Field Theory of Polymers: Escaping the Sign Problem

TL;DR

This paper introduces a density field theory approach for polymeric fluids that avoids the sign problem in simulations by ensuring a positive definite Boltzmann factor, enabling more efficient numerical studies.

Contribution

It presents a real density field formulation that decouples monomer interactions and sidesteps the sign problem in polymer field theories.

Findings

Density field theory yields a positive definite Boltzmann factor.

Saddle point approximation dominates in large systems.

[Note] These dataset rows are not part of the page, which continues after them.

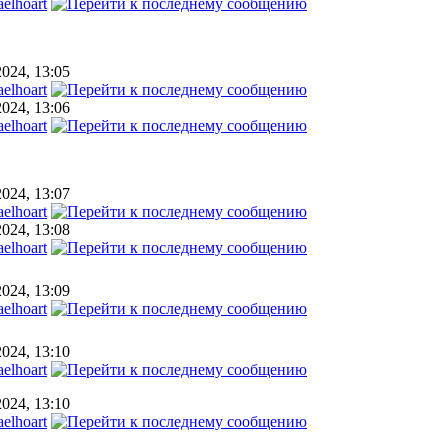
elhoart
2024, 13:05
elhoart
2024, 13:06
elhoart
2024, 13:07
elhoart
2024, 13:08
elhoart
2024, 13:09
elhoart
2024, 13:10
elhoart
2024, 13:10
elhoart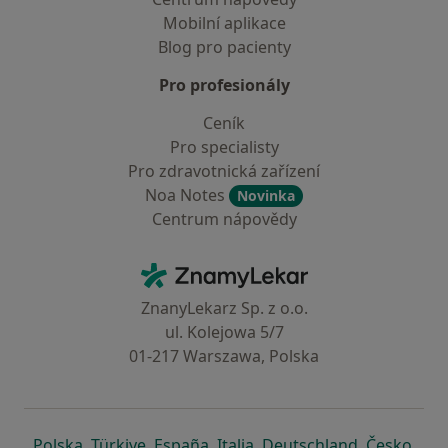
Mobilní aplikace
Blog pro pacienty
Pro profesionály
Ceník
Pro specialisty
Pro zdravotnická zařízení
Noa Notes
Novinka
Centrum nápovědy
Kontakt
ZnamyLekar - Hlavní stránka
ZnanyLekarz Sp. z o.o.
ul. Kolejowa 5/7
01-217 Warszawa, Polska
se otevře v nové záložce
se otevře v nové záložce
se otevře v nové záložce
se otevře v nové záložce
se otevře v 
se o
Polska
,
Türkiye
,
España
,
Italia
,
Deutschland
,
Česko
,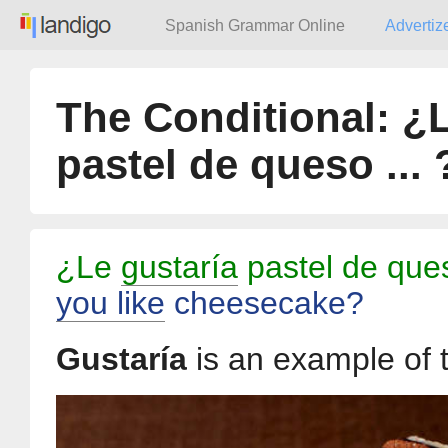
Spanish Grammar Online
Advertiz
The Conditional: ¿L
pastel de queso ... 
¿Le
gustaría
pastel de qu
you like
cheesecake?
Gustaría
is an example of 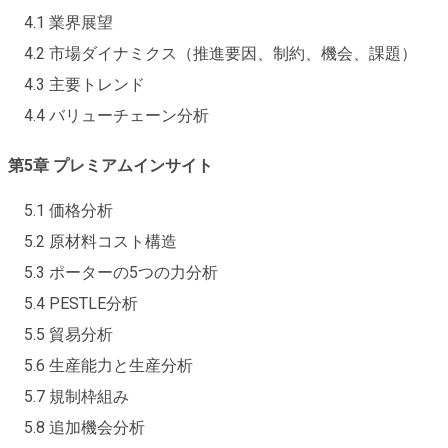
4.1 業界展望
4.2 市場ダイナミクス（推進要因、制約、機会、課題）
4.3 主要トレンド
4.4 バリューチェーン分析
第5章 プレミアムインサイト
5.1 価格分析
5.2 原材料コスト構造
5.3 ポーターの5つの力分析
5.4 PESTLE分析
5.5 貿易分析
5.6 生産能力と生産分析
5.7 規制枠組み
5.8 追加機会分析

Method facilitates more efficient polymer fluid simulations.

Abstract

We examine statistical field theories of polymeric fluids in view of performing numerical simulations. The partition function of these systems can be expressed as a functional integral over real density fields. The introduction of density field variables serves to decouple interactions among non-bonded monomers, and renders the resulting effective Hamiltonian H for the field theory real and the Boltzmann factor $\exp (-H)$ positive definite. This is in contrast with conventional (Edwards) field-theories expressed in terms of chemical potentials that have complex H. The density field theory involves the calculation of an intermediate functional integral, which provides the entropy of the polymer fluid at a fixed density profile. This functional integral is positive definite and we show that in the thermodynamic limit of large systems, it is dominated by saddle points of the integrand. This procedure side-steps the "sign problem" in the chemical potential field formulation. The formalism is illustrated in the context of models of flexible polymers. We discuss the implications for field-theoretic computer simulations of polymeric fluids.